碩士 === 國立臺灣大學 === 生化科技學系 === 101 === Hemophilia A is the most common type of hemophilia and is also known as factor VIII (FVIII) deficiency. FVIII is an essential blood clotting factor, and its defects result in the formation of fibrin deficient clots, causing bleeding. liver is a major source of FVIII and the liver sinusoidal endothelial cells (LSEC) are endothelial cells (EC) that line the hepatic microvasculature, sinusoids, which are the major cell type of FVIII production. Previous reports showed that transplantation of LSEC improved the hemophilia phenotype of mice deficient for FVIII. Thus, LSEC is expected to be one of the source for cell therapy of Hemophilia A. My research can be divided into two parts, the generation of human induced pluripotent stem cell (hiPSC) and the differentiation toward LSEC, which can express FVIII, from hiPSC. In the first part, I infect c-Myc, Klf4, Oct4, and Sox2 to human somatic cell line HS68 by lentivirus for human iPSC formation.

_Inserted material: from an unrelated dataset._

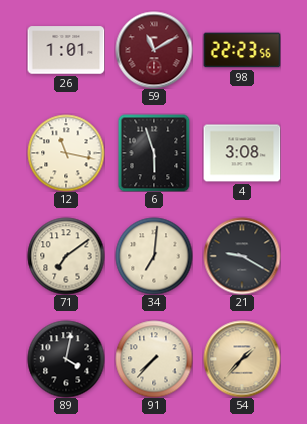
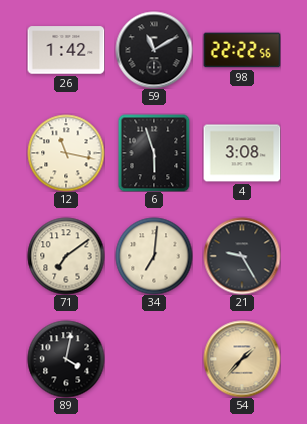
26: 1:01 -> 1:42
59 dial: burgundy -> black
98: 22:23 -> 22:22
21: 9:20 -> 9:25
91: 7:37 -> none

However, the results from analysis of cell surface antigen and mRNA expression showed that there is no complete pluripotent-specific expressed in cells. LSEC is a specified EC which emerged into liver bud at early development stage. In my second part of thesis, on the basis of differentiation from human embryonic stem cell (hESC) toward EC, associated the previous study: the inhibition of TGFβ/activin signaling could generate LESC-like from mouse ESC. I designed the protocol for inducing hiPSC toward LSEC through conditional medium with specific cytokines such as BMP4, ActivinA, bFGF, VEGF and TGFβ receptor inhibitor (Tbr1ki2) at different stages. By adopting 253G1 into embryonic body (EB) form, I used the protocol for LSEC induction.16 days later, about 55%-differentiated cells expressed a LESC marker, stabilin-2, a major hyaluronan clearance receptor, and incorporated FITC-labeled hyaluronan. Most importantly, those cells produced FVIII as evidenced by mRNA expression and protein secretion. In conclusion, FVIII-producing LSEC can be derived from human iPS cells and those cells may be an excellent source for cell therapy of hemophilia and the application of regeneration medicine.